The video clip, titled Asbestos Girl, features a woman talking to an asbestos worker in a bar about how people in his profession are brave ''because you know you're going to die of mesothelioma''.
Mesothelioma is a rare fatal cancer of the lining of the lungs or abdominal cavity and can be caused by asbestos, a known carcinogen.
The link to the video was sent to about 40 Cera contractors by Cera residential red zone operations manager Tim Pow on Friday.
Pow's email included the message: ''Now who said Asbestos was not the game to be in.''
The woman in the clip says: ''I'm just asking you to come back to my house, sniff some sealant and remove my asbestos - you know, have sex - before you die of mesothelioma.''
A Christchurch contractor, who did not want to be named, said the video was ''in very poor taste'' and the email had caused outrage among its recipients.

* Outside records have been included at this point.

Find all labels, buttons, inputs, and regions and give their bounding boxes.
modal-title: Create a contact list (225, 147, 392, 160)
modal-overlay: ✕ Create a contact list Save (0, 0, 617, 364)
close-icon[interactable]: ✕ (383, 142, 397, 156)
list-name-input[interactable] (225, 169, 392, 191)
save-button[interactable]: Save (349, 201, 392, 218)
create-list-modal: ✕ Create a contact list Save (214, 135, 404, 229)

New Zealand Demolition and Asbestos Association executive member Helina Stil said the email was ''pretty strange''.
''They think it's all funny and stuff like that, but actually it's not. It's detrimental to what we're trying to achieve as women, but it's also detrimental to the industry as a whole.'' She told Cera on Monday that the email was ''disappointing''.

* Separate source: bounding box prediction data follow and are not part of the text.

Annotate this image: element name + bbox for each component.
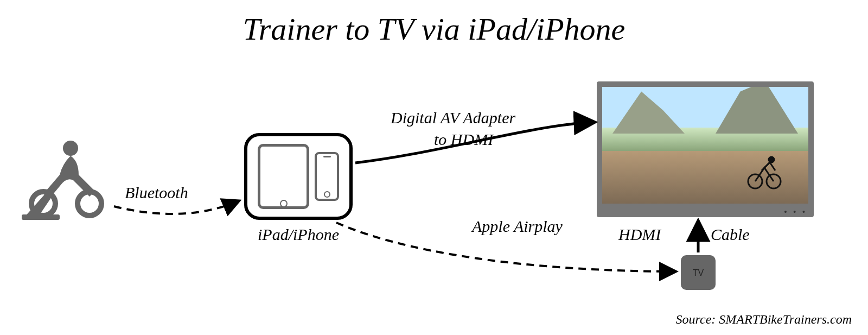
label-hdmi-right: Cable bbox=[711, 225, 750, 244]
svg-rect-3 bbox=[22, 214, 60, 220]
arrow-bluetooth bbox=[114, 201, 239, 214]
apple-tv-label: TV bbox=[693, 269, 704, 277]
source-attribution: Source: SMARTBikeTrainers.com bbox=[676, 312, 852, 327]
label-av-adapter-2: to HDMI bbox=[434, 130, 493, 149]
label-av-adapter-1: Digital AV Adapter bbox=[391, 109, 515, 127]
bike-trainer-icon bbox=[22, 138, 119, 220]
label-bluetooth: Bluetooth bbox=[125, 184, 188, 202]
svg-point-6 bbox=[769, 157, 774, 162]
ipad-icon bbox=[258, 144, 309, 209]
label-airplay: Apple Airplay bbox=[472, 217, 563, 236]
tv-icon bbox=[597, 81, 814, 217]
svg-point-0 bbox=[63, 141, 78, 156]
iphone-icon bbox=[315, 152, 339, 201]
label-hdmi-left: HDMI bbox=[618, 225, 661, 244]
tv-screen bbox=[602, 87, 808, 204]
ipad-iphone-icon bbox=[244, 133, 353, 220]
apple-tv-icon: TV bbox=[681, 255, 716, 290]
diagram-title: Trainer to TV via iPad/iPhone bbox=[0, 11, 868, 47]
label-device: iPad/iPhone bbox=[258, 225, 339, 244]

''Tim is a really really nice guy but in this instance, the email was inappropriate.''
Stil was concerned that the email also appeared to make light of the fact asbestos was a highly dangerous substance, particularly following criticism last week about how it had been handled during Canterbury's earthquake rebuild.
''I think it's actually very, very poor timing and very, very poor taste.''
Cera chief executive Roger Sutton said the email intended to give people a laugh ''but in reality it was just dumb''.
''The content has caused offence to some, and to anyone that has been offended, I apologise on behalf of Cera.''
Cera was a strong supporter of women working in the rebuild, and about half of its senior leaders were women, along with 64 per cent of its fixed-term and seconded staff, he said.
Cera also treated asbestos management ''very seriously'' and had strict requirements in place for contractors dealing with the substance at Crown-owned properties.
Sutton said Cera would be reminding staff of its policies and expectations for the use of work email.